While I was in the bed-sitter, I had to make a court appearance in a trial against my abuser. The staff were wonderful to me at this really difficult time. But I couldn't deal with reliving the events that had taken place, when I had been trying for so long to forget them.

I started smoking a lot and I felt extremely low. The doctor told me that I had depression and suggested that I take anti-depressants. At this point, I was tempted. But I also knew that, if I started taking anti-depressants at 16 years old, I'd be on them for ever. I decided that I would fight it on my own.

A flat became available for me and it was time to move again. It gave me something to think about and it kept me occupied. After a while, my flat felt like home and I felt settled. I was into my second course at college and I felt that things were slotting into place.

Then my father was diagnosed with cancer. I was attending counselling sessions, however, which helped me to feel more positive. Gradually, the counselling sessions stopped.

What happened, I suppose, was that I discovered exercise as a way of getting myself out of my depression. I'd always liked the idea of it, but I never really got round to doing it! When I was in the children's home, we'd been to the gym a few times. Then I started going to an aerobics class, and I remember thinking that I always felt better after it.

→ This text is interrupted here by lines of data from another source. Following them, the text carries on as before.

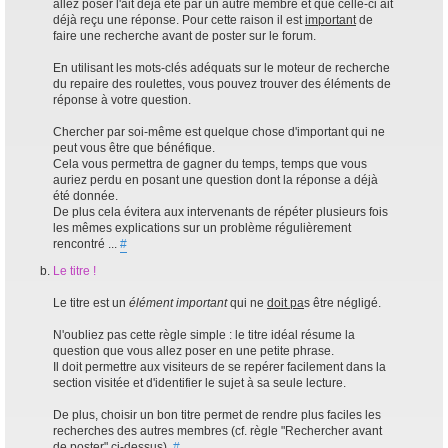
allez poser l'ait déjà été par un autre membre et que celle-ci ait
déjà reçu une réponse. Pour cette raison il est
important
de
faire une recherche avant de poster sur le forum.
En utilisant les mots-clés adéquats sur le moteur de recherche
du repaire des roulettes, vous pouvez trouver des éléments de
réponse à votre question.
Chercher par soi-même est quelque chose d'important qui ne
peut vous être que bénéfique.
Cela vous permettra de gagner du temps, temps que vous
auriez perdu en posant une question dont la réponse a déjà
été donnée.
De plus cela évitera aux intervenants de répéter plusieurs fois
les mêmes explications sur un problème régulièrement
rencontré ...
#
Le titre !
Le titre est un
élément important
qui ne
doit pa
s être négligé.
N'oubliez pas cette règle simple : le titre idéal résume la
question que vous allez poser en une petite phrase.
Il doit permettre aux visiteurs de se repérer facilement dans la
section visitée et d'identifier le sujet à sa seule lecture.
De plus, choisir un bon titre permet de rendre plus faciles les
recherches des autres membres (cf. règle "Rechercher avant
de poster" ci-dessus).
#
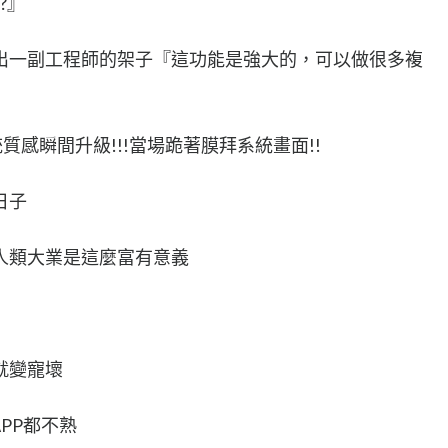
?』
擺出一副工程師的架子『這功能是強大的，可以做很多複
質感瞬間升級!!!當場跪著膜拜系統畫面!!
日子
人類大業是這麼富有意義
就變寵壞
PP都不熟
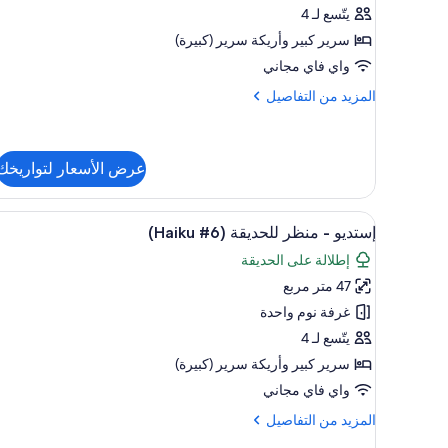
ديلوكس
يتّسع لـ 4
-
سرير كبير‫‬ وأريكة سرير (كبيرة)
لغير
واي فاي مجاني
المدخنين
المزيد
المزيد من التفاصيل
(Haiku
من
#1)
التفاصيل
عن
شقة
عرض الأسعار لتواريخك
ديلوكس
-
استعراض
ستائر تعتيم وأسرّة قابلة للطي وواي
لغير
35
إستديو - منظر للحديقة (Haiku #6)
المدخنين
جميع
(Haiku
إطلالة على الحديقة
صور
#1)
47 متر مربع
إستديو
-
غرفة نوم واحدة
منظر
يتّسع لـ 4
للحديقة
سرير كبير‫‬ وأريكة سرير (كبيرة)
(Haiku
واي فاي مجاني
#6)
المزيد
المزيد من التفاصيل
من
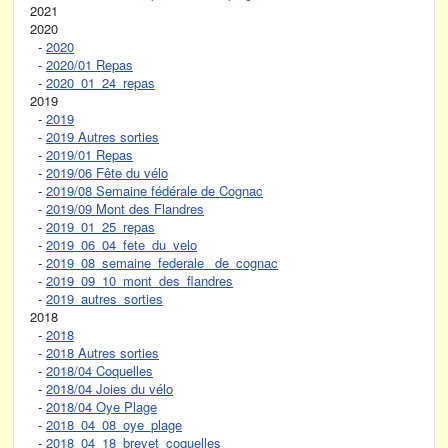
2021
2020
-
2020
-
2020/01 Repas
-
2020_01_24_repas
2019
-
2019
-
2019 Autres sorties
-
2019/01 Repas
-
2019/06 Fête du vélo
-
2019/08 Semaine fédérale de Cognac
-
2019/09 Mont des Flandres
-
2019_01_25_repas
-
2019_06_04_fete_du_velo
-
2019_08_semaine_federale_ de_cognac
-
2019_09_10_mont_des_flandres
-
2019_autres_sorties
2018
-
2018
-
2018 Autres sorties
-
2018/04 Coquelles
-
2018/04 Joies du vélo
-
2018/04 Oye Plage
-
2018_04_08_oye_plage
-
2018_04_18_brevet_coquelles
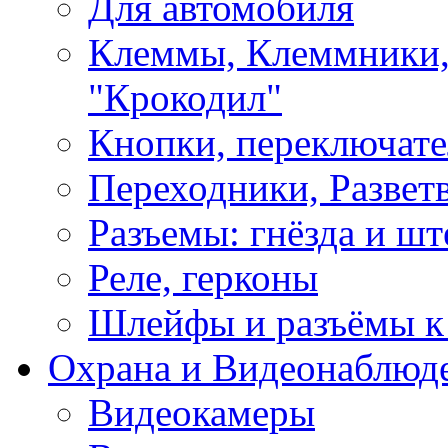
Для автомобиля
Клеммы, Клеммники,
"Крокодил"
Кнопки, переключат
Переходники, Развет
Разъемы: гнёзда и шт
Реле, герконы
Шлейфы и разъёмы к
Охрана и Видеонаблюд
Видеокамеры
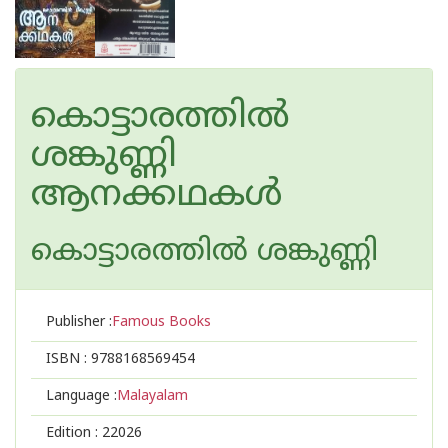
കൊട്ടാരത്തിൽ
ശങ്കുണ്ണി
ആനക്കഥകൾ
കൊട്ടാരത്തില്‍ ശങ്കുണ്ണി
Publisher :
Famous Books
ISBN :
9788168569454
Language :
Malayalam
Edition :
22026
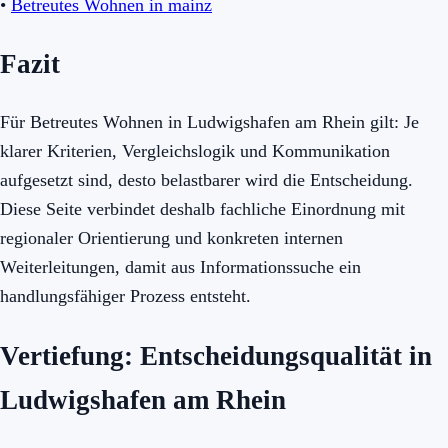
•
Betreutes Wohnen in mainz
Fazit
Für Betreutes Wohnen in Ludwigshafen am Rhein gilt: Je
klarer Kriterien, Vergleichslogik und Kommunikation
aufgesetzt sind, desto belastbarer wird die Entscheidung.
Diese Seite verbindet deshalb fachliche Einordnung mit
regionaler Orientierung und konkreten internen
Weiterleitungen, damit aus Informationssuche ein
handlungsfähiger Prozess entsteht.
Vertiefung: Entscheidungsqualität in
Ludwigshafen am Rhein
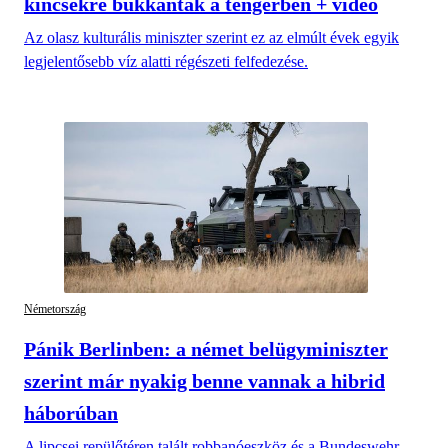
kincsekre bukkantak a tengerben + videó
Az olasz kulturális miniszter szerint ez az elmúlt évek egyik
legjelentősebb víz alatti régészeti felfedezése.
Németország
Pánik Berlinben: a német belügyminiszter
szerint már nyakig benne vannak a hibrid
háborúban
A lipcsei repülőtéren talált robbanóeszköz és a Bundeswehr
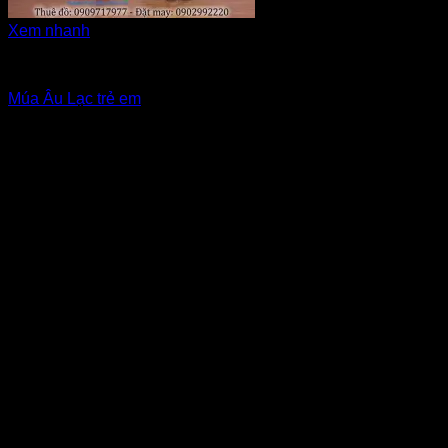
Xem nhanh
Hóa trang Âu Lạc, nhân vật
Múa Âu Lạc trẻ em
Giá Thuê:
Liên hệ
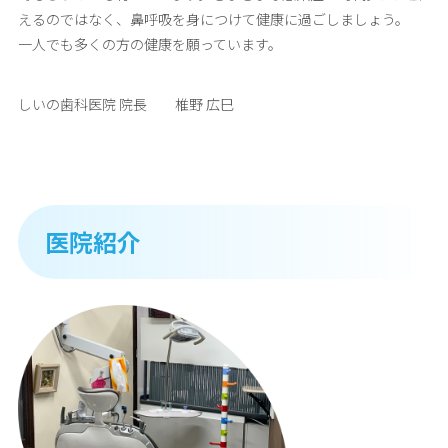
えるのではなく、鼻呼吸を身につけて健康に過ごしましょう。
一人でも多くの方の健康を願っています。
しいの歯科医院 院長 椎野 広巳
医院紹介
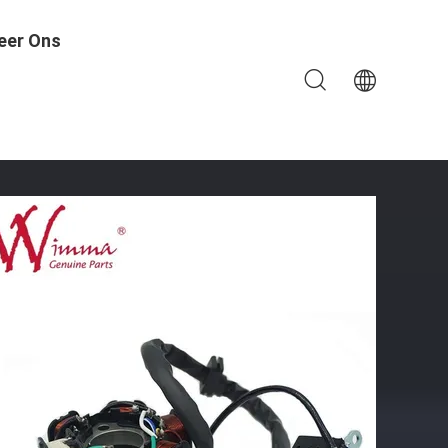
eer Ons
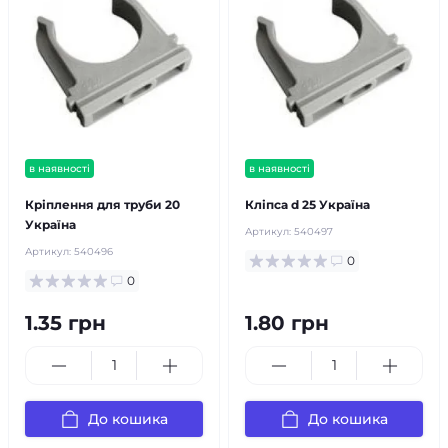
в наявності
в наявності
Кріплення для труби 20
Кліпса d 25 Україна
Україна
Артикул:
540497
Артикул:
540496
0
0
1.35 грн
1.80 грн
До кошика
До кошика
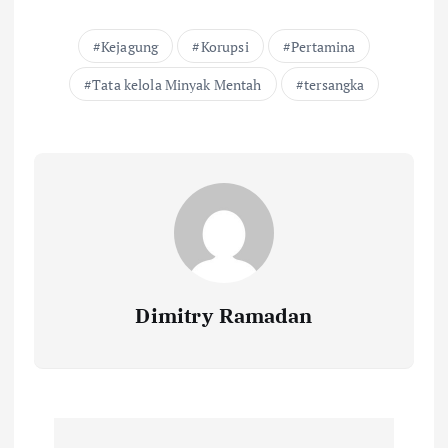
Kejagung
Korupsi
Pertamina
Tata kelola Minyak Mentah
tersangka
Dimitry Ramadan
P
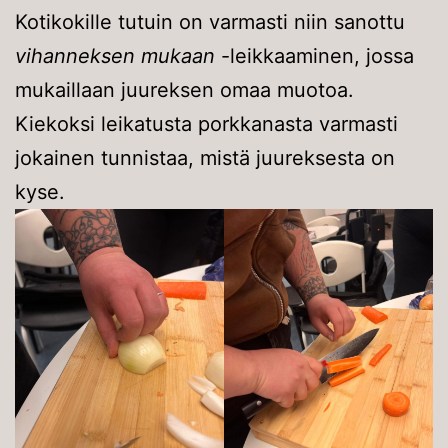
Kotikokille tutuin on varmasti niin sanottu
vihanneksen mukaan
-leikkaaminen, jossa
mukaillaan juureksen omaa muotoa.
Kiekoksi leikatusta porkkanasta varmasti
jokainen tunnistaa, mistä juureksesta on
kyse.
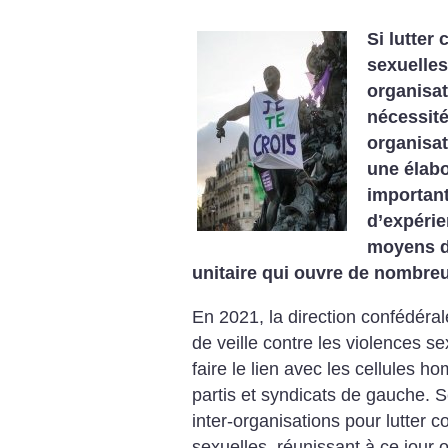
Si lutter
sexuelles
organisa
nécessité
organisat
une élabo
important
d’expéri
moyens d
unitaire qui ouvre de nombre
En 2021, la direction confédéra
de veille contre les violences s
faire le lien avec les cellules 
partis et syndicats de gauche. S
inter-organisations pour lutter c
sexuelles, réunissant à ce jour 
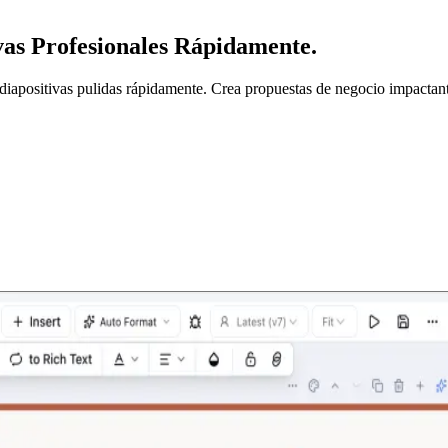
vas Profesionales Rápidamente.
 diapositivas pulidas rápidamente. Crea propuestas de negocio impactan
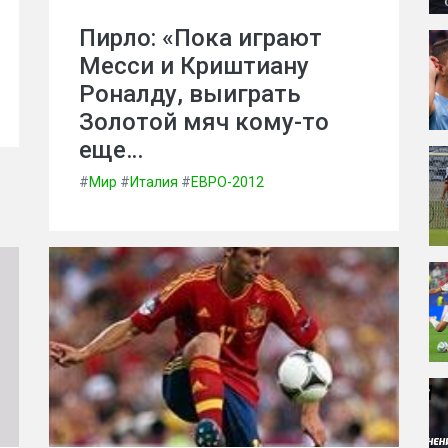
Пирло: «Пока играют
Месси и Криштиану
Роналду, выиграть
Золотой мяч кому-то
еще…
#
Мир
#
Италия
#
ЕВРО-2012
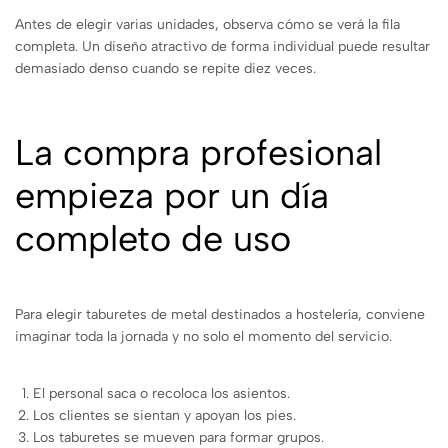
Antes de elegir varias unidades, observa cómo se verá la fila
completa. Un diseño atractivo de forma individual puede resultar
demasiado denso cuando se repite diez veces.
La compra profesional
empieza por un día
completo de uso
Para elegir taburetes de metal destinados a hostelería, conviene
imaginar toda la jornada y no solo el momento del servicio.
El personal saca o recoloca los asientos.
Los clientes se sientan y apoyan los pies.
Los taburetes se mueven para formar grupos.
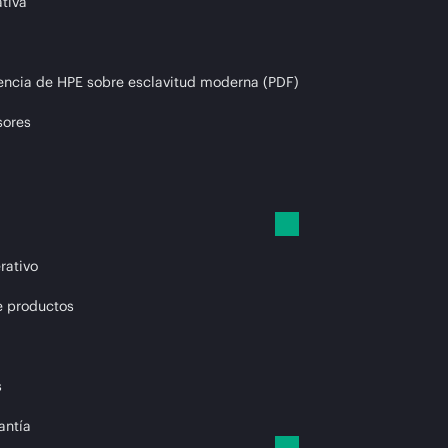
tiva
encia de HPE sobre esclavitud moderna (PDF)
sores
rativo
e productos
s
antía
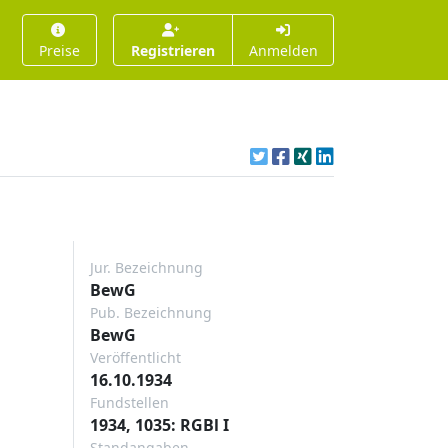
Preise
Registrieren
Anmelden
Jur. Bezeichnung
BewG
Pub. Bezeichnung
BewG
Veröffentlicht
16.10.1934
Fundstellen
1934, 1035: RGBl I
Standangaben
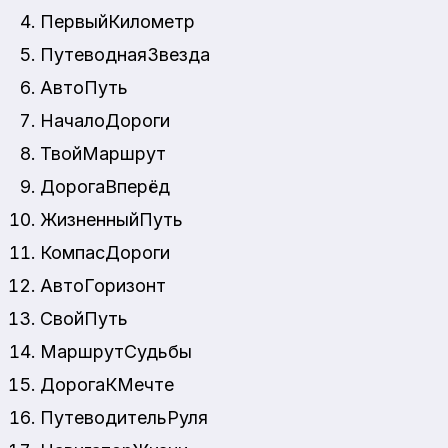
ПервыйКилометр
ПутеводнаяЗвезда
АвтоПуть
НачалоДороги
ТвойМаршрут
ДорогаВперёд
ЖизненныйПуть
КомпасДороги
АвтоГоризонт
СвойПуть
МаршрутСудьбы
ДорогаКМечте
ПутеводительРуля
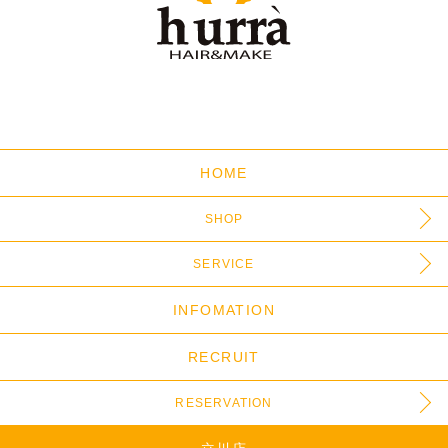
HOME
SHOP
SERVICE
INFOMATION
RECRUIT
RESERVATION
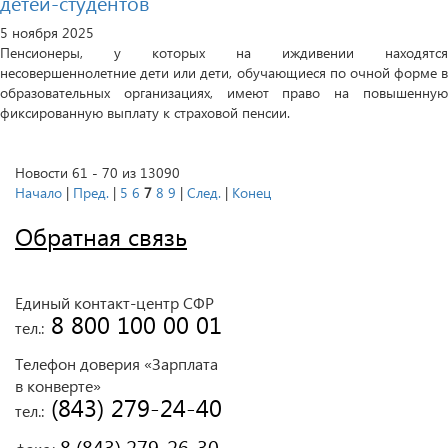
детей-студентов
5 ноября 2025
Пенсионеры, у которых на иждивении находятся
несовершеннолетние дети или дети, обучающиеся по очной форме в
образовательных организациях, имеют право на повышенную
фиксированную выплату к страховой пенсии.
Новости 61 - 70 из 13090
Начало
|
Пред.
|
5
6
7
8
9
|
След.
|
Конец
Обратная связь
Единый контакт-центр СФР
 8 800 100 00 01
тел.:
Телефон доверия «Зарплата
в конверте»
 (843) 279-24-40
тел.:
 8 (843) 279-26-30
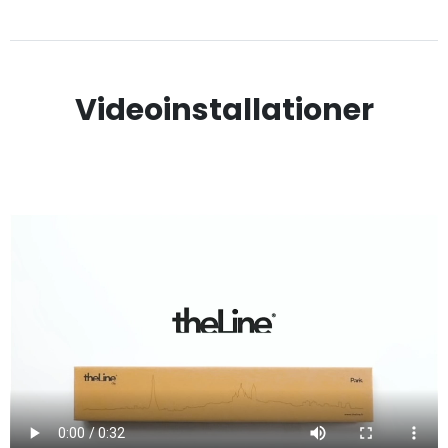
Videoinstallationer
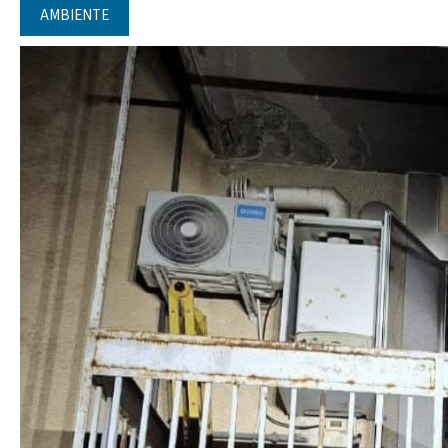
AMBIENTE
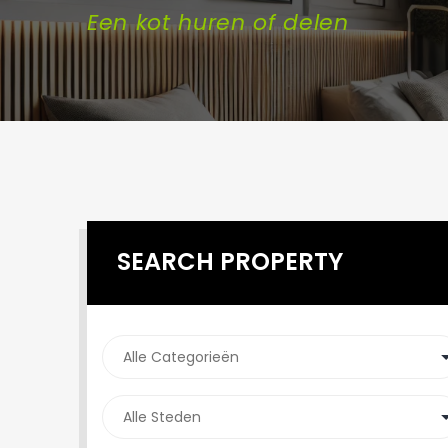
Een kot huren of delen
SEARCH PROPERTY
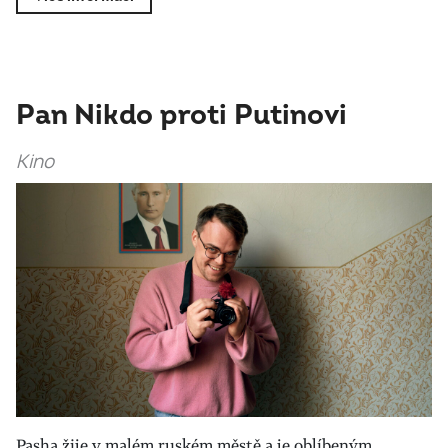
Pan Nikdo proti Putinovi
Kino
Pasha žije v malém ruském městě a je oblíbeným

When I got bored of aerobics, a friend took me kick boxing with her. I thought that I'd give it a try and that's when it all started. I now go about once a week. Exercising has helped to make me more energetic. I find that it also helps me to think clearly and it gives me a natural buzz. If my body feels fit and healthy, then my mind does too. I don't want to do it competitively – it's just something that I do for me.

I wouldn't be here now if it wasn't for the love of my friends, especially one friend who was there through most of the hard times. It's so easy to lose faith and to feel like giving up. I think that everything happens in this life for a reason. All the things I've been through are like obstacles that I must get over, even if I don't always see it at the time. I believe that, the more obstacles you get over, the stronger you will be inside. You can use your experiences positively or negatively. I want to use mine to make me a better person.